The electronic tongue was used to detect the taste of the overall sample rather than measuring the respective chemical components contained in the sample. Based on the sensitivity of each taste sensor, it was possible to compare the difference between the relative tastes. Therefore, the hydrolysate including the optimal condition and other samples were analyzed for the relative taste pattern compared with soybean protein using the electronic tongue (TS-5000Z, Intelligent Sensor Technology Inc., Tokyo, Japan). The samples were centrifuged at 12,000 rpm for 20 min after filtered through a vacuum tube top filter 0.45 µm (Corning Inc., Midland, MG).

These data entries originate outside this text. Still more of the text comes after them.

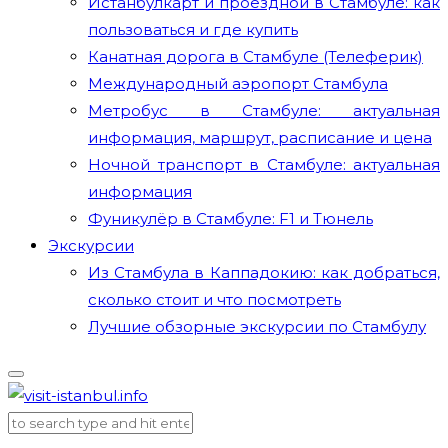
Истанбулкарт и проездной в Стамбуле: как
пользоваться и где купить
Канатная дорога в Стамбуле (Телеферик)
Международный аэропорт Стамбула
Метробус в Стамбуле: актуальная
информация, маршрут, расписание и цена
Ночной транспорт в Стамбуле: актуальная
информация
Фуникулёр в Стамбуле: F1 и Тюнель
Экскурсии
Из Стамбула в Каппадокию: как добраться,
сколько стоит и что посмотреть
Лучшие обзорные экскурсии по Стамбулу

The electronic tongue was then used with modules for five different tastes: umami (AAE), saltiness (CT0), sourness (CA0), bitterness (C00) and astringency (AE1). Each sample was checked to ensure that the solution conductivity (above 0.4 mS/m) and pH (6-8) value for measurement were in the permissible range. The taste measurement was conducted using two-step washing according to the manufacturer’s manual.

2.7. Sodium Dodecyl Sulfate-polyacrylamide Gel Electrophoresis (SDS-PAGE)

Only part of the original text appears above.